Noch heute erinnere ich mich der Stunde, als in unserer Kreuzberger Schule „der Religionsunterricht“  vorgestellt wurde – wohlgemerkt in einer Schule, in der die Christen eine winzige Minderheit gegenüber der überwältigenden Mehrheit der muslimischen Kinder darstellen. „Der Religionsunterricht“ war selbstverständlich nur in christlicher Religion vorgesehen. Warum ist das so selbstverständlich?
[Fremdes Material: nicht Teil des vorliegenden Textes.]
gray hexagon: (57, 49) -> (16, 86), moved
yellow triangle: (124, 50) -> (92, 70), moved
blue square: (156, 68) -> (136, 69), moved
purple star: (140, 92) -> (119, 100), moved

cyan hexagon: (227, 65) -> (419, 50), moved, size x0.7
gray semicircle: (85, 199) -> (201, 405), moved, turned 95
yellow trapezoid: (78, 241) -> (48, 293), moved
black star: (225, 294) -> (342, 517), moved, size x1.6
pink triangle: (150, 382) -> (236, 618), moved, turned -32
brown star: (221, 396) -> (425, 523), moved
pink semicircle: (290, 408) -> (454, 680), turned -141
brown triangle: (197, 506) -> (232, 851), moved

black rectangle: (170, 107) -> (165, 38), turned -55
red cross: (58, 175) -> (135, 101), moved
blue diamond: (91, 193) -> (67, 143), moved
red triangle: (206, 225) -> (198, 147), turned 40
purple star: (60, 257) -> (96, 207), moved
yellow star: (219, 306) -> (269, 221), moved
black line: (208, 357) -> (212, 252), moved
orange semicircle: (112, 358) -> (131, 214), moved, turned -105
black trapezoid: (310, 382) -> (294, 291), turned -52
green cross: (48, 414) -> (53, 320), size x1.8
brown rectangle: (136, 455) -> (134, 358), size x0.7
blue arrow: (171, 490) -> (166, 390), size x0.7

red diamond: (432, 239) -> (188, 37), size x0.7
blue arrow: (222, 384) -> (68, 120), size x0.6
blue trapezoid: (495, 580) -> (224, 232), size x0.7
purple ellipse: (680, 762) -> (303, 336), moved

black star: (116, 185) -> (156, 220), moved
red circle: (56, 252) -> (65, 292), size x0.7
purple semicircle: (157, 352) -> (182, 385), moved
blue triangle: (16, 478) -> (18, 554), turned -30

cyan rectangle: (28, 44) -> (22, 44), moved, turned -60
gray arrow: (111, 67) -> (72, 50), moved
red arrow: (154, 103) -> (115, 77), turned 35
Dass unser deutsches Bildungswesen bisher keine Modelle, keine intellektuelle Auseinandersetzung mit dem Islam bietet, keine systematischen Handreichungen zur Schaffung eines wahrhaft europäischen, eines wahrhaft aufgeklärten Islam bietet, halte ich für einen schweren Mangel. Mit den Vorschlägen des Wissenschaftsrates kann diesem Mangel abgeholfen werden. Fürwahr – eine gute Nachricht!

Islam-Institute – Deutsche Universitäten sollen Imame ausbilden – Job & Karriere – sueddeutsche.de
An deutschen Universitäten sollen künftig Imame und islamische Religionslehrer ausgebildet werden. Der Wissenschaftsrat, in dem Professoren und politische Vertreter von Bund und Ländern sitzen, verabschiedete dazu am Freitag umfassende Empfehlungen. Analog zur christlichen Theologie sollen an zunächst zwei bis drei Universitäten große Institute für „Islamische Studien“ entstehen.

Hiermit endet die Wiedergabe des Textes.